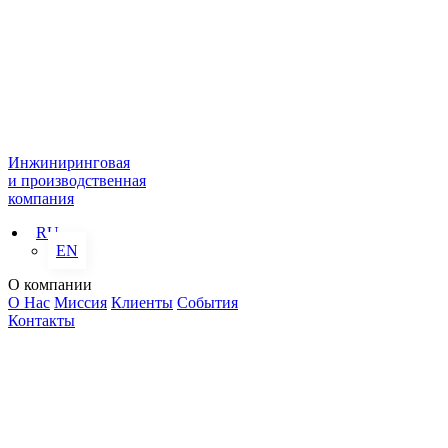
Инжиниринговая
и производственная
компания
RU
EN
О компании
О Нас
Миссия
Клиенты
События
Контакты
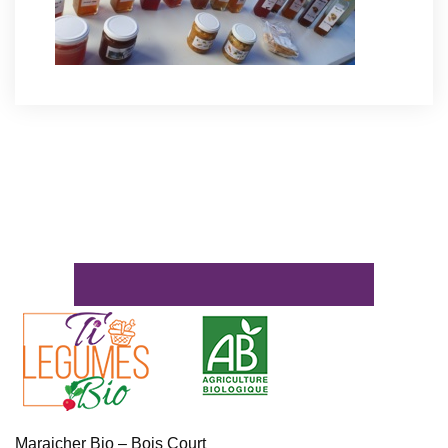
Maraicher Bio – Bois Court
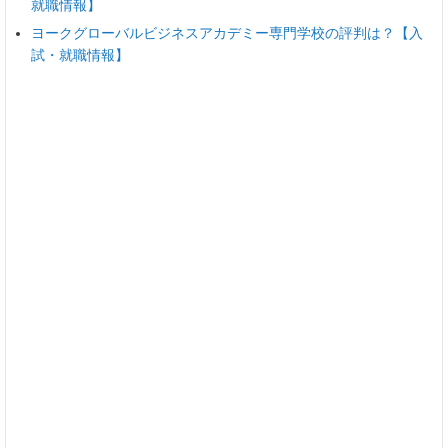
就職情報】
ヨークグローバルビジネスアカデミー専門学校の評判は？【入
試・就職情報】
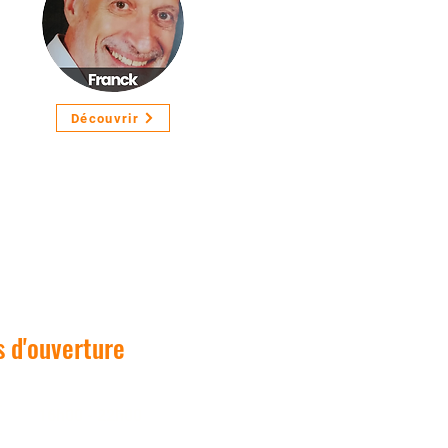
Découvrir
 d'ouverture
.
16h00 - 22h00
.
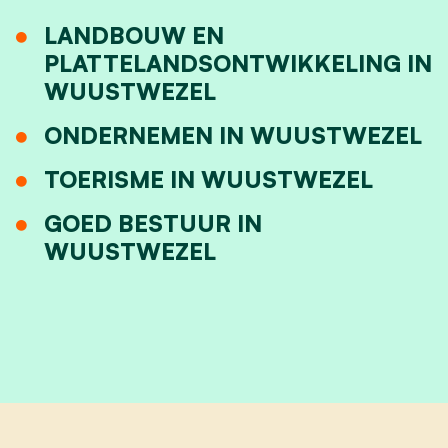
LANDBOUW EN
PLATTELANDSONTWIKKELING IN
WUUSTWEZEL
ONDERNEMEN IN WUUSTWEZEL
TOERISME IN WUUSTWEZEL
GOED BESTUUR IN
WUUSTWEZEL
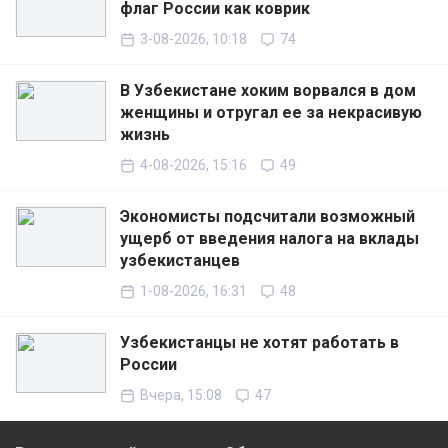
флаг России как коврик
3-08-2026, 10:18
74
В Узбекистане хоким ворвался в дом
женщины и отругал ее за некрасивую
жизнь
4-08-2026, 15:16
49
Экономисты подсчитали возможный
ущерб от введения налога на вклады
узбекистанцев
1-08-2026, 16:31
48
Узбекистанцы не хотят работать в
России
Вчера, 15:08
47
* * *
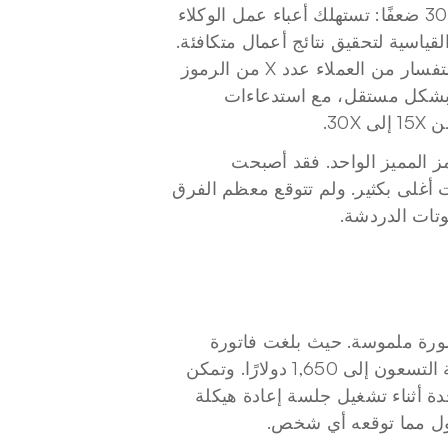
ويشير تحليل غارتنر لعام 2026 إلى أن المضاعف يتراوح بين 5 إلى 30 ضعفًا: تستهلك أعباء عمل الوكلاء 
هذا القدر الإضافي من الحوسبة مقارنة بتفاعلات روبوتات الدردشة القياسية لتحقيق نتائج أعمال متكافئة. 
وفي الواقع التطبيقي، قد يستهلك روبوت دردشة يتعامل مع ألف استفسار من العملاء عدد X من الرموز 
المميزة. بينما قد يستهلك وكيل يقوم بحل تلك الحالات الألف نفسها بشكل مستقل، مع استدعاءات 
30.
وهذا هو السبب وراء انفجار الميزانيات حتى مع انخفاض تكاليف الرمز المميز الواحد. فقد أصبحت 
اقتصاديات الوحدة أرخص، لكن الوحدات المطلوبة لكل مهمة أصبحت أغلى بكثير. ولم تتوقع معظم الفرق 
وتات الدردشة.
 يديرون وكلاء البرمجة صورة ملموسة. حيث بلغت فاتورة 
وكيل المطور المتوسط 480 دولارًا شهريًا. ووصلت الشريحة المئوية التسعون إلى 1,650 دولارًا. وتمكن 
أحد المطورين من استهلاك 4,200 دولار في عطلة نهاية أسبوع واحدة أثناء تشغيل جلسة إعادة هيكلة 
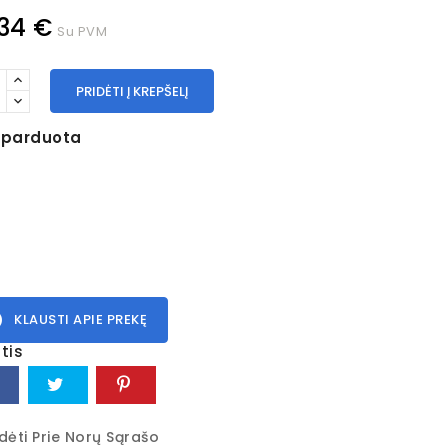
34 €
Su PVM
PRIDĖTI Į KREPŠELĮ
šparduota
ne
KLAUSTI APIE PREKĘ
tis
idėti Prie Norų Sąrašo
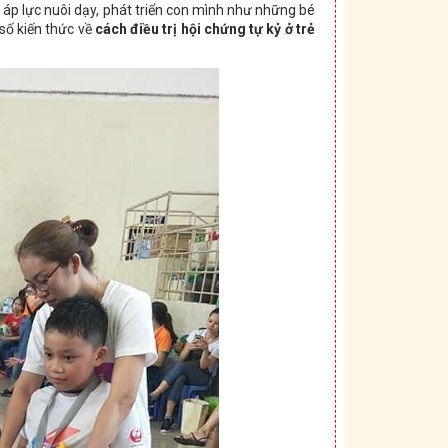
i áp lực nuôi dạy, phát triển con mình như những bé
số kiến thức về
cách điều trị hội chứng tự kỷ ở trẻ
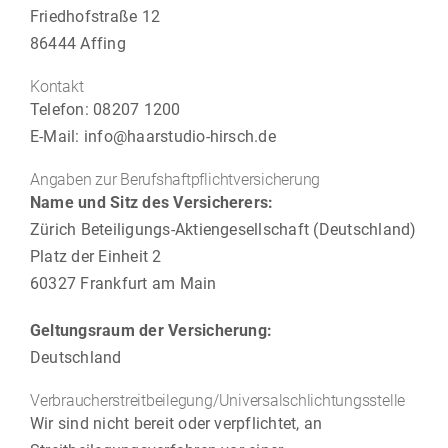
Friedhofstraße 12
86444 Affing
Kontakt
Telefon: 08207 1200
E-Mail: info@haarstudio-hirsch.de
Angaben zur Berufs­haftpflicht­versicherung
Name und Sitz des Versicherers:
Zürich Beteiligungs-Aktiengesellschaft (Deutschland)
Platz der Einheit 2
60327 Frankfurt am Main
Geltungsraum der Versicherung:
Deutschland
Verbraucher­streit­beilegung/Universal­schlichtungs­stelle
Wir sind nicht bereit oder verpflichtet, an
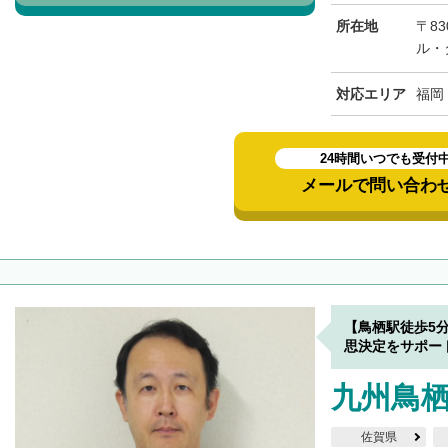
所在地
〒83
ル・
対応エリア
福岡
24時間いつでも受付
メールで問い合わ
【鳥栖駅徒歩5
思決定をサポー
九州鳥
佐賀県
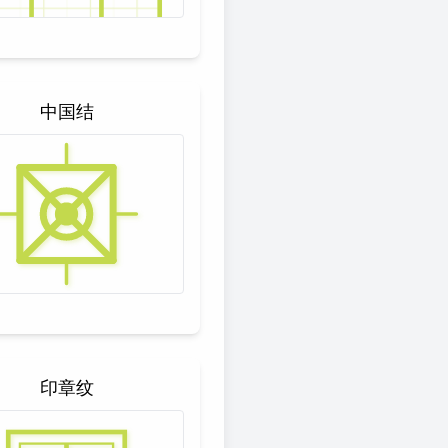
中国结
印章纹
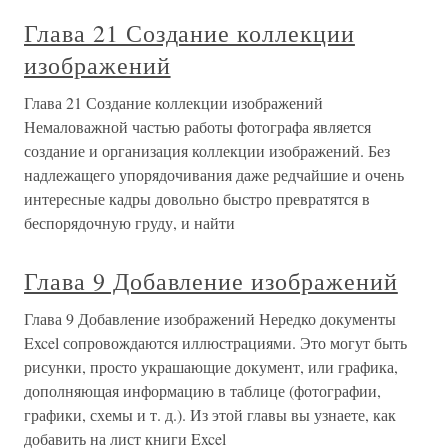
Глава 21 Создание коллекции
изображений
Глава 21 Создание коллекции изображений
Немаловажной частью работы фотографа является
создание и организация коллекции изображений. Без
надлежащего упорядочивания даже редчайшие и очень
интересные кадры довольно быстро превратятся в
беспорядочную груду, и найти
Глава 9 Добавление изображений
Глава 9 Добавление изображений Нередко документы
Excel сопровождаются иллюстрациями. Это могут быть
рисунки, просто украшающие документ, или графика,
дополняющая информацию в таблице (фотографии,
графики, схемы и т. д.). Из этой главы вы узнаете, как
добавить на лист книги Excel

> Work required
Nothing but the lines above from the line with "وفي الواقع التطبيقي،" up to and including the line with "добавить на лист книги Excel" should be returned, exactly as written and without pictures.

> Answer below
وفي الواقع التطبيقي، قد يستهلك روبوت دردشة يتعامل مع ألف استفسار من العملاء عدد X من الرموز 
المميزة. بينما قد يستهلك وكيل يقوم بحل تلك الحالات الألف نفسها بشكل مستقل، مع استدعاءات 
30.
وهذا هو السبب وراء انفجار الميزانيات حتى مع انخفاض تكاليف الرمز المميز الواحد. فقد أصبحت 
اقتصاديات الوحدة أرخص، لكن الوحدات المطلوبة لكل مهمة أصبحت أغلى بكثير. ولم تتوقع معظم الفرق 
وتات الدردشة.
 يديرون وكلاء البرمجة صورة ملموسة. حيث بلغت فاتورة 
وكيل المطور المتوسط 480 دولارًا شهريًا. ووصلت الشريحة المئوية التسعون إلى 1,650 دولارًا. وتمكن 
أحد المطورين من استهلاك 4,200 دولار في عطلة نهاية أسبوع واحدة أثناء تشغيل جلسة إعادة هيكلة 
34 €
Su PVM
PRIDĖTI Į KREPŠELĮ
šparduota
ne
KLAUSTI APIE PREKĘ
tis
idėti Prie Norų Sąrašo
i áp lực nuôi dạy, phát triển con mình như những bé
số kiến thức về
cách điều trị hội chứng tự kỷ ở trẻ
Friedhofstraße 12
86444 Affing
Kontakt
Telefon: 08207 1200
E-Mail: info@haarstudio-hirsch.de
Angaben zur Berufs­haftpflicht­versicherung
Name und Sitz des Versicherers:
Zürich Beteiligungs-Aktiengesellschaft (Deutschland)
Platz der Einheit 2
60327 Frankfurt am Main
Geltungsraum der Versicherung:
Deutschland
Verbraucher­streit­beilegung/Universal­schlichtungs­stelle
Wir sind nicht bereit oder verpflichtet, an
所在地
〒83
ル・
対応エリア
福岡
24時間いつでも受付
メールで問い合わ
【鳥栖駅徒歩5
思決定をサポー
九州鳥
佐賀県
中国结
印章纹
Глава 21 Создание коллекции
изображений
Глава 21 Создание коллекции изображений
Немаловажной частью работы фотографа является
создание и организация коллекции изображений. Без
надлежащего упорядочивания даже редчайшие и очень
интересные кадры довольно быстро превратятся в
беспорядочную груду, и найти
Глава 9 Добавление изображений
Глава 9 Добавление изображений Нередко документы
Excel сопровождаются иллюстрациями. Это могут быть
рисунки, просто украшающие документ, или графика,
дополняющая информацию в таблице (фотографии,
графики, схемы и т. д.). Из этой главы вы узнаете, как
добавить на лист книги Excel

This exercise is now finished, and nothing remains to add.